What makes Hoagland’s rhetoric feel so “rhetorical” in the pejorative sense, is the almost total lack of music. This absence contributes to the ease with which these poems can be summed up by pat phrases. It’s not just that those formulas of argument become monotonous. When you turn, for example, from “Hinge” to the next poem in the book, “Foghorn,” you encounter this opening:

When that man my age
came towards me in the fast-food restaurant
with his blue plastic cafeteria tray

and stood next to the table where I sat alone
(there was no place else to sit),
I looked up at him in welcome.

The lineation has no tension, the nouns and verbs exert no sway because they have so little particularity, and the voice itself remains one of ingratiating chatter tempered with mild menace, like the voice of Leave It to Beaver’s Eddie Haskell. This is Hoagland’s predominant mode. As a result, and despite the handful of fine poems, Unincorporated Persons in the Late Honda Dynasty never offers the depth of feeling, tone, and thought that its thematic ambitions lead us to expect.

*     *     *


I almost, almost said that something is missing in Hoagland's work, something that prevents it  from being great poetry, and that something is music. But somehow I had a failure of nerve: I simply didn't want to say anything negative in a review meant for Amazon. Now I see it more clearly: there isn't enough interweave with the limitless. Music is a particularly powerful limitless factor. 
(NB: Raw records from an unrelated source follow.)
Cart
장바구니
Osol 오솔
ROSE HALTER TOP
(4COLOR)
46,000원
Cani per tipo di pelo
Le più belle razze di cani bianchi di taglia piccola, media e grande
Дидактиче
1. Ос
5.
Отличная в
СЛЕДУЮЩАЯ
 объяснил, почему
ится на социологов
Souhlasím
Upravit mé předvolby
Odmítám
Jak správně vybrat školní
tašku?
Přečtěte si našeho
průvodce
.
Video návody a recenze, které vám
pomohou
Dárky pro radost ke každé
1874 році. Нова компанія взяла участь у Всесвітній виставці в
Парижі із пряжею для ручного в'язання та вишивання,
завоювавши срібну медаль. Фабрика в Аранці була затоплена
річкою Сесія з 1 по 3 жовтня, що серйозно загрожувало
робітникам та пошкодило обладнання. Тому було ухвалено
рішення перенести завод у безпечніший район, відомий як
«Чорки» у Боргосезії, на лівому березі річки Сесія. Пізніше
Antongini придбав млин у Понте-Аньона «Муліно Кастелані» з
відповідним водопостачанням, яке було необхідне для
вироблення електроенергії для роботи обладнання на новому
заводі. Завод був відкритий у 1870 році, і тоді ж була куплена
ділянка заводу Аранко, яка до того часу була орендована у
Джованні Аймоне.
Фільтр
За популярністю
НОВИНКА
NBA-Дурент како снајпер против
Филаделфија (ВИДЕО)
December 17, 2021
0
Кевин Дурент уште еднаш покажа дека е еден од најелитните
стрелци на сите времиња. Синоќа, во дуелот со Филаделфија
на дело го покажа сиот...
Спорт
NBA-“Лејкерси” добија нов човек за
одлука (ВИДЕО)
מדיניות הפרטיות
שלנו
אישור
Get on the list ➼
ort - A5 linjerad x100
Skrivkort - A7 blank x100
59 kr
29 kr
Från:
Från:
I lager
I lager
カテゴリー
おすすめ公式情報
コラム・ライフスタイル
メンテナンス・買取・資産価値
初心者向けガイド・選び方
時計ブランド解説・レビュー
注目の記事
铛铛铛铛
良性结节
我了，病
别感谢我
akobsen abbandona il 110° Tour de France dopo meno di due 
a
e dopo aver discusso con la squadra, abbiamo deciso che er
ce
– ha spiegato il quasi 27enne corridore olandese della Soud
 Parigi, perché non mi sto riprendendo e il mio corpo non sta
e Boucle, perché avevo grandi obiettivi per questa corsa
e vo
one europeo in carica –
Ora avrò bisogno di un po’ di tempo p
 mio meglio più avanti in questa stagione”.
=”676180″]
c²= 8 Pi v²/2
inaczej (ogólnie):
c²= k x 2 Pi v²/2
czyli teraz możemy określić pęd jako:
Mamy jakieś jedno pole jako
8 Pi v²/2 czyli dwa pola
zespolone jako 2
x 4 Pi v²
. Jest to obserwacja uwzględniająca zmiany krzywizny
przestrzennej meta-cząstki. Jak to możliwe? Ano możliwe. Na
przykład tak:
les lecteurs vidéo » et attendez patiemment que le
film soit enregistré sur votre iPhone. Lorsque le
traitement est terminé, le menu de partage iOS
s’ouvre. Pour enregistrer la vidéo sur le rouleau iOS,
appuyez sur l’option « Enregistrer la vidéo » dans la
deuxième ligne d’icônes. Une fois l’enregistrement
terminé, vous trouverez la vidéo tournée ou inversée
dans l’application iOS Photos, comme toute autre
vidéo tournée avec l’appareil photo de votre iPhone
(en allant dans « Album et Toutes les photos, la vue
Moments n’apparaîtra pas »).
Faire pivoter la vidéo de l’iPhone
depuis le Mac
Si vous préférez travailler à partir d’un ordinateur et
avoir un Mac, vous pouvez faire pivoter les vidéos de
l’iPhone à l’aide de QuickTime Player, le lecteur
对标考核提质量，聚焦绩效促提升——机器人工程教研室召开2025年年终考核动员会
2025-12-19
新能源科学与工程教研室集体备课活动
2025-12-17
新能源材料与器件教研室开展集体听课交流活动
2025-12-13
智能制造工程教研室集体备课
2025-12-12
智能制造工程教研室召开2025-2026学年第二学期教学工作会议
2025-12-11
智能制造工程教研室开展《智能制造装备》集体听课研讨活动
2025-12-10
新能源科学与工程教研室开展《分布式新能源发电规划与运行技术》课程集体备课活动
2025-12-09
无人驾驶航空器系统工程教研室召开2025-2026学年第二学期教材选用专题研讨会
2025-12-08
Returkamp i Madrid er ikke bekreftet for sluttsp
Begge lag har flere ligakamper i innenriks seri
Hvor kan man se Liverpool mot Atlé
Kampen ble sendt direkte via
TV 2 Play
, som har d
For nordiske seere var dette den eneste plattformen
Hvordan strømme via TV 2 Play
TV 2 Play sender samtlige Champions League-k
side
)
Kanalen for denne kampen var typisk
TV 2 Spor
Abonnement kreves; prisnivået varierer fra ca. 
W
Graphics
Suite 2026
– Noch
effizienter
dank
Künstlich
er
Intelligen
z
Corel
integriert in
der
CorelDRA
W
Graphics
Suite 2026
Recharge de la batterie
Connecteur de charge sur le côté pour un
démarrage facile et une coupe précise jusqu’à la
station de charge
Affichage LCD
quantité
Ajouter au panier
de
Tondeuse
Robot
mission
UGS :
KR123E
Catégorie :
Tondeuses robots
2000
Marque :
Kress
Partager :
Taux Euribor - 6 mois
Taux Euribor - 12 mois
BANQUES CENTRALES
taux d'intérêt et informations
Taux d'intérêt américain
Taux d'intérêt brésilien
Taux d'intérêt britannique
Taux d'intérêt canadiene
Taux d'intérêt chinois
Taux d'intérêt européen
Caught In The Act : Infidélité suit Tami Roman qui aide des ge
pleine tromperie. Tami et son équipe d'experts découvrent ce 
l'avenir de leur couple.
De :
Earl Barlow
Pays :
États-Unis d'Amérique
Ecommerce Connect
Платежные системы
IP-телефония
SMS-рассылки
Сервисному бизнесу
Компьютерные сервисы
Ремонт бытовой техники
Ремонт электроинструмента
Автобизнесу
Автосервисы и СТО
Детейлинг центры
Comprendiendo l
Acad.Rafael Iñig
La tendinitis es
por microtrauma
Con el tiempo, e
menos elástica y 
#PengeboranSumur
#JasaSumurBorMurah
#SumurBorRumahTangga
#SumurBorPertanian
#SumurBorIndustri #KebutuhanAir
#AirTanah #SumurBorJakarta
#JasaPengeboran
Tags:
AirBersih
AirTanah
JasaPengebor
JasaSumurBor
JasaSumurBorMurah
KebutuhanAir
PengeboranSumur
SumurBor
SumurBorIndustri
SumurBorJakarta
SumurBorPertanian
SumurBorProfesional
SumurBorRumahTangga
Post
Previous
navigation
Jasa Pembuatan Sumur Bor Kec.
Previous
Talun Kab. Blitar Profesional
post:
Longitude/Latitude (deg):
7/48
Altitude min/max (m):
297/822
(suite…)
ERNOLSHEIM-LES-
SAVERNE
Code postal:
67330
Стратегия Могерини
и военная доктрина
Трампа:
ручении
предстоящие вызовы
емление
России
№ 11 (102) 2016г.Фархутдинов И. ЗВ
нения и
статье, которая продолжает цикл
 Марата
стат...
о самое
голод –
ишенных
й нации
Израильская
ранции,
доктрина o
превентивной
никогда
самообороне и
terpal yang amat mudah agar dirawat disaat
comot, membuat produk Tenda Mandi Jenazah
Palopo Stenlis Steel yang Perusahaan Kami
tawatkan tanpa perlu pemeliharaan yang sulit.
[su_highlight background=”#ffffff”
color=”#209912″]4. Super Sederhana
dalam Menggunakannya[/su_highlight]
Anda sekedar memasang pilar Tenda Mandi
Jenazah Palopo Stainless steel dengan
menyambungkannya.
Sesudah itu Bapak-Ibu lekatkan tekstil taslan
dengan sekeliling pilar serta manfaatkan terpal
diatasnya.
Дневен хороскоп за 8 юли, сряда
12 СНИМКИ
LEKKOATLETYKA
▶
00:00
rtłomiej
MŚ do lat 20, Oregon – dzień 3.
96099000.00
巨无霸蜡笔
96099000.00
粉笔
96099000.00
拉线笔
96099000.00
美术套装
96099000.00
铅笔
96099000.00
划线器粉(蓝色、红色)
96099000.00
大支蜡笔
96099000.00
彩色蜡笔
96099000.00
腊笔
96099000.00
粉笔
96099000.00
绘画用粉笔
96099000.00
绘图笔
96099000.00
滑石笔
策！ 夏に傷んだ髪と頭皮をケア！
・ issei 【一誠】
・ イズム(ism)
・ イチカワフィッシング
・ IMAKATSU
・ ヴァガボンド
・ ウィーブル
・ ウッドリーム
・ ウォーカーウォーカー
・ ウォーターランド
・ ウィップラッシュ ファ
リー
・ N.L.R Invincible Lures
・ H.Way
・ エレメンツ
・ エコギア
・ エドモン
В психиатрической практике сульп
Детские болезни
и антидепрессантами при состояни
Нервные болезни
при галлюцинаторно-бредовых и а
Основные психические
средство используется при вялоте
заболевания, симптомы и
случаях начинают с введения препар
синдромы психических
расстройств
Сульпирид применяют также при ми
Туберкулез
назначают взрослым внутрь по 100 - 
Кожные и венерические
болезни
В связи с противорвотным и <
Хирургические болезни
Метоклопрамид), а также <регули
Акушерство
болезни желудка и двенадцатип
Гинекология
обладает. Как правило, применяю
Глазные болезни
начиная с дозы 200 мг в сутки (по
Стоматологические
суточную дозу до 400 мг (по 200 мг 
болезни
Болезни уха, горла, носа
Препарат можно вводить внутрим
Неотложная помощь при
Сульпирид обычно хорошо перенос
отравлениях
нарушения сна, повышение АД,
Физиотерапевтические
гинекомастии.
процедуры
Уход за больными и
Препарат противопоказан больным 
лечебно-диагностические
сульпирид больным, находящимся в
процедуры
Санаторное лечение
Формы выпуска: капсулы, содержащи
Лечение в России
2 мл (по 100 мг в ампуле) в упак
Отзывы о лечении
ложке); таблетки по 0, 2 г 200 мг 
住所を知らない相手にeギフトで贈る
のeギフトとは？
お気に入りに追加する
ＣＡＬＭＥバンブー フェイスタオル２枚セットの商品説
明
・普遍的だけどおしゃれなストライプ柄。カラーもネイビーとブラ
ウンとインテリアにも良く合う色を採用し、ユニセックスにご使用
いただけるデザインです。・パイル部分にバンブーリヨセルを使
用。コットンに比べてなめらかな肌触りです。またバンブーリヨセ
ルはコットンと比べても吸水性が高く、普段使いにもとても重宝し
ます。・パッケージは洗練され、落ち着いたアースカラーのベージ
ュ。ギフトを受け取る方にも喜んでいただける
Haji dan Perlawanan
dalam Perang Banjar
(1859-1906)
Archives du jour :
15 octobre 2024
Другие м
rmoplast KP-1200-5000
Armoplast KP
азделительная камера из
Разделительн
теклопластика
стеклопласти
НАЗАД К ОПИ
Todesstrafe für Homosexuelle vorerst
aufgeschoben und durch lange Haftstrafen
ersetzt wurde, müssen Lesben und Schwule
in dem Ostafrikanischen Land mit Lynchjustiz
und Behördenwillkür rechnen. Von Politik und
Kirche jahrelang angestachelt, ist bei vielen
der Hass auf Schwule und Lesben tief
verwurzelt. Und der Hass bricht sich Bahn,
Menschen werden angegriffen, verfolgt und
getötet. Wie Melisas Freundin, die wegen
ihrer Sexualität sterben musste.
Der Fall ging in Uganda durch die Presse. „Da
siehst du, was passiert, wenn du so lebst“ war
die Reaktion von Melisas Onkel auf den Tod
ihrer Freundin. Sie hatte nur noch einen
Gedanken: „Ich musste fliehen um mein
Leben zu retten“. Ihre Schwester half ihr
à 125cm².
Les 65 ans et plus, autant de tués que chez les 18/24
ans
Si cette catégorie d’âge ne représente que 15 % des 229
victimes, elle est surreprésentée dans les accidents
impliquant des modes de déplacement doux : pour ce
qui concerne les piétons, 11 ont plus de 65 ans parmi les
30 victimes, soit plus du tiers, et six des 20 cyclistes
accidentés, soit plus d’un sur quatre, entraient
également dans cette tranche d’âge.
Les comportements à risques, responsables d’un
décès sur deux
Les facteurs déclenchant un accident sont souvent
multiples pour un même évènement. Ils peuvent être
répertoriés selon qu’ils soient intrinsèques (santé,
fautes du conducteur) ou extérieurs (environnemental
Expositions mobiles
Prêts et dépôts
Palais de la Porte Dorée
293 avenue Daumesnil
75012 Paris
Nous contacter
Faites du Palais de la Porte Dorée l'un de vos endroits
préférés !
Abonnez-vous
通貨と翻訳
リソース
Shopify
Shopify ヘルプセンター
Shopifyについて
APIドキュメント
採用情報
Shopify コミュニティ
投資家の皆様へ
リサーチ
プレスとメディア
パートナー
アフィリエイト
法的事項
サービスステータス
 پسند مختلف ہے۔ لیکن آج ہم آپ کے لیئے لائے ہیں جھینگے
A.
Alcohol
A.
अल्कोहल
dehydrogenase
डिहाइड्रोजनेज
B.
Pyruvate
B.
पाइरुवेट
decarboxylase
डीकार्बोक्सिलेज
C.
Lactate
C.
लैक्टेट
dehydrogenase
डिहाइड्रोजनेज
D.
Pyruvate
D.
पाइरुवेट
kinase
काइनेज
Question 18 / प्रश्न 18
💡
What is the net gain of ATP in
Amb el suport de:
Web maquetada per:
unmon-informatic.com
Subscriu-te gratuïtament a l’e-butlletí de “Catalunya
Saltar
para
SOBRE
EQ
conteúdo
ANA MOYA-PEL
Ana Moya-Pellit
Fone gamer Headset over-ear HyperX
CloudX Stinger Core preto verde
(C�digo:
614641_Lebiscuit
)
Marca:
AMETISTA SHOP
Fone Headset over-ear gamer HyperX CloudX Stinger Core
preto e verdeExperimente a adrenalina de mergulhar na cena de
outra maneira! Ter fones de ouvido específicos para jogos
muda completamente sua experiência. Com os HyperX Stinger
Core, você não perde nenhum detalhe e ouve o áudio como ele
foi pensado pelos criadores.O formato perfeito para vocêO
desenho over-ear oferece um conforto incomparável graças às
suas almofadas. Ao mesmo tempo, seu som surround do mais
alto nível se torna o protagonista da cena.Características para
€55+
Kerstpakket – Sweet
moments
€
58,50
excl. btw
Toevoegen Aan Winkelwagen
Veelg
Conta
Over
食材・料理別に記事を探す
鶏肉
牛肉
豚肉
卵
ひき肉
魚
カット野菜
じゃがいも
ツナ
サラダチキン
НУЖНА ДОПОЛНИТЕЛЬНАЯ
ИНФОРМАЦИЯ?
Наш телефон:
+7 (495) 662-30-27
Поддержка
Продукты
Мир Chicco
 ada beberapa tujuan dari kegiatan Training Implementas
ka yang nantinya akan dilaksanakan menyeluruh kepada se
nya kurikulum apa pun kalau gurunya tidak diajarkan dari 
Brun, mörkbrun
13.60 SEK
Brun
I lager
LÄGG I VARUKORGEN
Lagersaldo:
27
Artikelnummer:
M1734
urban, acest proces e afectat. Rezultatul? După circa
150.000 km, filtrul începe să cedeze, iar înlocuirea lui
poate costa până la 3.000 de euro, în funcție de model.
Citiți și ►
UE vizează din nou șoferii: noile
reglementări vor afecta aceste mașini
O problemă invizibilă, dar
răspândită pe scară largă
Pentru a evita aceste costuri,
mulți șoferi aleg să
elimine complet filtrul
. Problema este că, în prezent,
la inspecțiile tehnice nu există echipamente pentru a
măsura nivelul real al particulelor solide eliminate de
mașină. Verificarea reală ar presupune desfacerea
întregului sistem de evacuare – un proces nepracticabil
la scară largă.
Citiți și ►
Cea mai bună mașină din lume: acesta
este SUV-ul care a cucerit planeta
Music and imagery will not work without the limiting factors of story and structure -- that's why so much of Hart Crane, Ezra Pound, or Charles Wright simply glides out of memory, in spite of the momentary delight we may experience while reading an ungrounded, mainly "limitless" poem.

Edward Hirsch certainly has both music and imagery, but he manages to build enough limiting scaffolding (remember, it takes only a wisp of narrative) to provide a deeper satisfaction, especially as his work matures. Few volumes are as satisfying as Lay Back the Darkness, probably Hirsch's best volume to date. But then, even though we might wish for more music, Donkey Gospel is also deeply satisfying, in a different way.